According to Gary Daly, vice president of sales at ScripNet, "Our job is to give the adjuster enough information and the right tools so that they feel empowered to say 'No' when it is appropriate." For that reason, many of the leading workers' comp PBMs are implementing more sophisticated tools such as "adjuster portals" that put drug reference materials, comprehensive utilization review results and detailed claim-specific prescription histories right at the adjusters' fingertips.
Workers' comp PBMs also need a strategy for dealing with third-party billets. Unlike the group health world, workers' comp patients rarely know who their workers' comp claims payer is. This means that the pharmacy often cannot determine the claimant's eligibility or where to send the invoice for the first prescription on the claim.
Since the pharmacies typically do not have the time or resources to research these claims, companies such as WorkingRx and Third Party Solutions offer to "buy" the prescription invoice--usually at a discounted amount--from the pharmacy. They then research the claim and rebill the appropriate claims payer.
Payers complain that the amounts invoiced by these third-party billers are more than they would have paid the pharmacy. They are often significantly more than the contracted rates offered by their PBMs, and therefore represent lost savings opportunities.

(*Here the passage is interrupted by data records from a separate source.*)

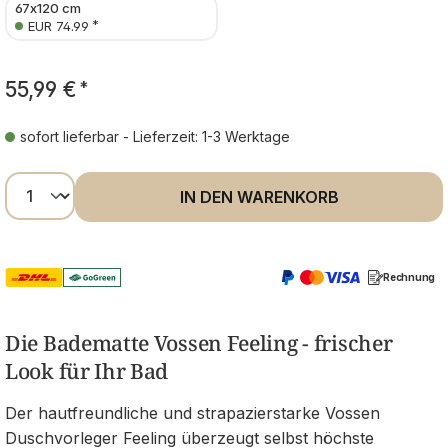
67x120 cm
*
EUR 74.99
55,99 €
*
sofort lieferbar - Lieferzeit: 1-3 Werktage
Produkt Anzahl: Gib den gewünschten Wer
IN DEN WARENKORB
Rechnung
Die Badematte Vossen Feeling - frischer
Look für Ihr Bad
Der hautfreundliche und strapazierstarke Vossen
Duschvorleger Feeling überzeugt selbst höchste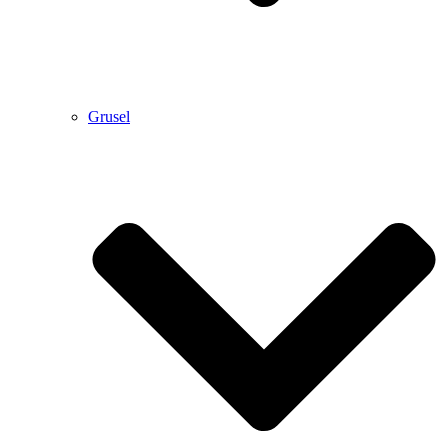
Grusel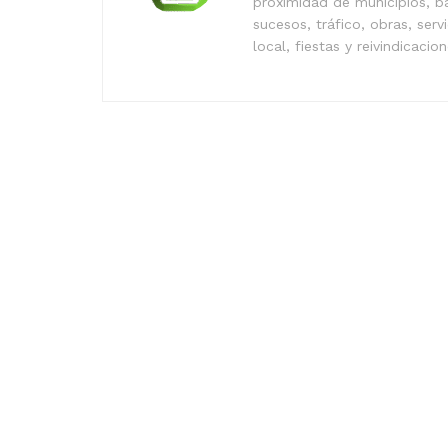
proximidad de municipios, b
sucesos, tráfico, obras, serv
local, fiestas y reivindicacio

The fundamental challenge for PBMs is to ensure that the pharmacy knows where to send their invoices as early as possible in the life of a workers' comp claim so that they do not need to sell that bill to a third-party biller and the payer does not pay any more for the prescription than is necessary.
Many PBMs have been aggressively implementing "carded programs" in which an injured worker is given a workers' comp prescription benefit card either before or immediately following an injury so that the pharmacy will then know who to invoice and won't turn to the third-party billets.
ScripNet has taken the most aggressive stance against the third-party billers, arguing that since ScripNet has direct contracts with their pharmacies (unlike many other PBMs which merely lease access to pharmacy networks), even if a participating pharmacy sells a covered prescription to a third-party biller, the payer is only obligated to reimburse that biller for the lower contracted amount originally agreed to by the pharmacy.